Anti-HIV drug gets thumbs up
US health regulators have for the first time approved using an HIV drug to prevent infection of people at high risk of contracting the virus that causes Aids.
Gilead Sciences' Truvada was approved for people who are not infected but might have sex with HIV-infected partners.
Truvada, which combines two anti-HIV drugs in one pill, is already approved in combination with other antiretroviral agents to treat HIV patients older than 11.
Under the new Food and Drug Administration approval, Truvada, taken daily, is to be used along with safer sex practices, risk reduction counselling and regular HIV testing to reduce the risk of sexually acquired HIV infection in adults deemed to be at high risk.
"Today's approval marks an important milestone in our fight against HIV," FDA commissioner Margaret Hamburg said.
Every year, about 50000 US adults and adolescents are diagnosed with HIV, Hamburg said.
A landmark study published in 2010 found that giving a daily dose of Truvada to men who have sex with other men could reduce HIV infection rates by 44%.
The use of combination therapies for people already infected with HIV has turned the virus that was once a sure death sentence into a condition people can live with for many years.
A 2009 clinical trial in Thailand was the first to show that it was possible to prevent HIV infection in humans.
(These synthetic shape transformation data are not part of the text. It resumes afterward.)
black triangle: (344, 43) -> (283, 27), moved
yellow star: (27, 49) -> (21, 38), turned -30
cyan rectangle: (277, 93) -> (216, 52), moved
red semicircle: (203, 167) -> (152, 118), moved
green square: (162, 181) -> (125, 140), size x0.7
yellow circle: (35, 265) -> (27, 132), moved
More powerful vaccines, using HIV-fighting antibodies, are being studied amid optimism that a vaccine might be within reach.
Debra Birnkrant, director of the division of antiviral products at the FDA, said the US government has the goal of a 25% decrease in HIV infections in the US by 2015, and added that responsible use of Truvada for preventing infection could help achieve it.
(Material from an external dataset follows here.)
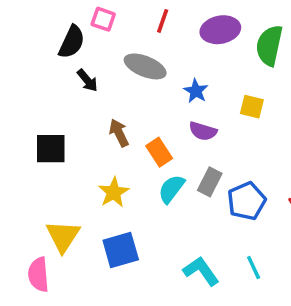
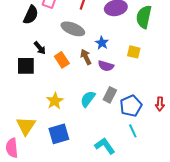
black arrow: (87, 80) -> (40, 48), moved
brown arrow: (119, 133) -> (86, 57), moved
black square: (51, 149) -> (26, 66), moved
orange rectangle: (159, 152) -> (62, 60), moved
cyan line: (254, 268) -> (133, 131), moved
Birnkrant was asked if the drug might give people a false sense of security, prompting them to engage in unsafe sex.
"We are concerned about risk-taking behaviour but the [clinical] trials did not bear that out," she said.
In one US trial, involving 400 men who have sex with other men, she said there was not an increase in unsafe sex.
As part of the approval, the FDA is strengthening the warning label on the drug to make sure that doctors screen people to ensure that they are not infected with the HI virus before prescribing the medication as a prophylactic.
The approval is contingent on the implementation of a risk-mitigation programme that includes training and education to assist prescribers in counselling people considering using Truvada as a prophylactic.